Услужливые охранители отняли у Л. Н-ча самого нужного ему помощника. Правда, его заменяет с любовью дочь Л. Н-ча со своей помощницей, но они едва успевают угнаться за необычайно производительной литературной работой Льва Николаевича, переписывая ему черновики нескольких новых произведений его, которые он ведет параллельно; а огромная переписка дает еще большую работу по упаковке, копировке и регистрации ответов Л. Н-ча. Вся эта работа совершается радостно, любящими руками, но иногда чувствуется потребность в помощи лишнего человека. Вопрос о замене Гусева очень трудно разрешим. Близость такого человека Льву Николаевичу делает его почти членом семьи, а такие люди не делаются по заказу.
Корреспонденция же, получаемая Л. Н-чем, не всегда приносит ему радость и удовлетворение. С каждой почтой половина, а иногда и больше, писем носят характер просительный. К Льву Николаевичу обращаются со всякого рода просьбами, иногда самого оригинального свойства. Много просьб о присылке денег, просьбы о прочтении рукописей начинающих авторов, просьбы о приискании мест, об определении на службу, о ходатайствах перед судом в гражданских, уголовных и политических процессах, просьбы о допущении кинематографических снимков и т. п. Просьбы часто совершенно физически неисполнимые. Но большая часть их пишется в трагическом, отчаянном тоне людей, прибегающих к единственному средству спасения, и потому не могут не волновать Л. Н-ча. Особенно тяжелы ему денежные просьбы - тяжелы тем недоверием, нежеланием понять его, которое выражается в них.
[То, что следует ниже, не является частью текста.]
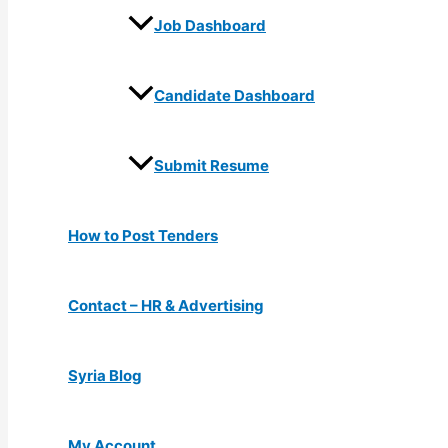
Job Dashboard
Candidate Dashboard
Submit Resume
How to Post Tenders
Contact – HR & Advertising
Syria Blog
My Account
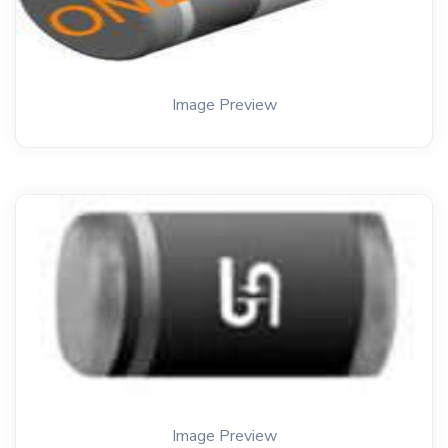
Image Preview
Image Preview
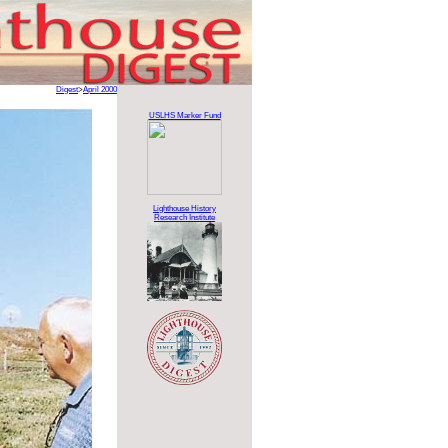
Digest
>
April 2000
USLHS Marker Fund
Lighthouse History
Research Institute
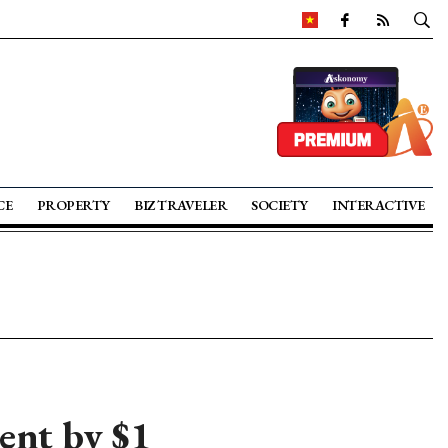
CE
PROPERTY
BIZ TRAVELER
SOCIETY
INTERACTIVE
ent by $1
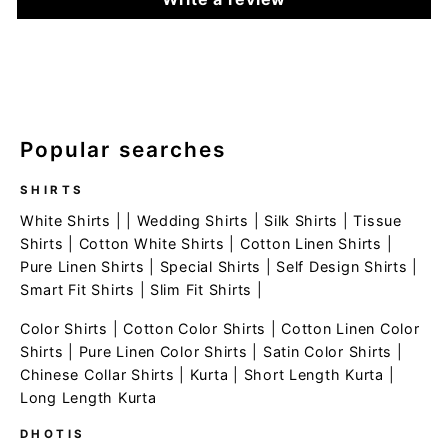
Popular searches
SHIRTS
White Shirts
| |
Wedding Shirts
|
Silk Shirts
|
Tissue
Shirts
|
Cotton White Shirts
|
Cotton Linen Shirts
|
Pure Linen Shirts
|
Special Shirts
|
Self Design Shirts
|
Smart Fit Shirts
|
Slim Fit Shirts
|
Color Shirts
|
Cotton Color Shirts
|
Cotton Linen Color
Shirts
|
Pure Linen Color Shirts
|
Satin Color Shirts
|
Chinese Collar Shirts
|
Kurta
|
Short Length Kurta
|
Long Length Kurta
DHOTIS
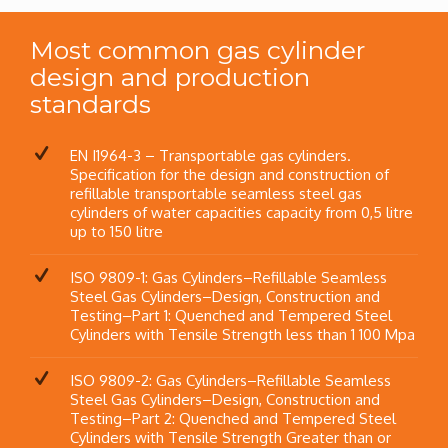
Most common gas cylinder
design and production
standards
EN I1964-3 – Transportable gas cylinders.
Specification for the design and construction of
refillable transportable seamless steel gas
cylinders of water capacities capacity from 0,5 litre
up to 150 litre
ISO 9809-1: Gas Cylinders–Refillable Seamless
Steel Gas Cylinders–Design, Construction and
Testing–Part 1: Quenched and Tempered Steel
Cylinders with Tensile Strength less than 1 100 Mpa
ISO 9809-2: Gas Cylinders–Refillable Seamless
Steel Gas Cylinders–Design, Construction and
Testing–Part 2: Quenched and Tempered Steel
Cylinders with Tensile Strength Greater than or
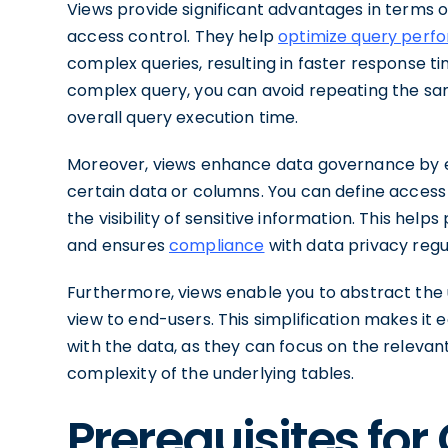
Views provide significant advantages in terms of
access control. They help
optimize query perf
complex queries, resulting in faster response t
complex query, you can avoid repeating the same
overall query execution time.
Moreover, views enhance data governance by e
certain data or columns. You can define access c
the visibility of sensitive information. This hel
and ensures
compliance
with data privacy regu
Furthermore, views enable you to abstract the 
view to end-users. This simplification makes it e
with the data, as they can focus on the releva
complexity of the underlying tables.
Prerequisites for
- Странные люди,- говорил мне с горечью Л. Н.,- ведь я уже много раз заявлял и устно, и письменно, и печатно, что у меня нет денег и я не могу помогать деньгами, а они все не унимаются. Ведь если я обманываю, то к такому обманщику нечего и обращаться за помощью. А если я не обманываю, то еще меньше повода обращаться ко мне.
Несколько раз Л. Н. порывался снова напечатать в газетах подобное заявление. Но это тяжело ему делать, и, быть может, моя заметка избавит его от этого.
Другого характера письма, хотя и заставляющие волноваться и страдать Л. Н-ча, но часто вызывают его на ответ.
Это - большой отдел писем, указывающий на душевный разгром так называемых интеллигентных людей нашего времени.
Современные течения мысли за последние 20-30 лет жизни русского общества загромоздили души людей сложными теориями, несбыточными надеждами, воздушными замками и всякого рода самонадеянными иллюзиями, и все это, как карточные домики, разрушилось при первом дуновении жизни. И на их месте осталась такая ужасная пустыня неудовлетворенности, раскаяния в растрате сил и сознания бесцельности существования, что вопли о помощи все чаще и чаще слышатся от раненых, лежащих на этом поле жизненной битвы.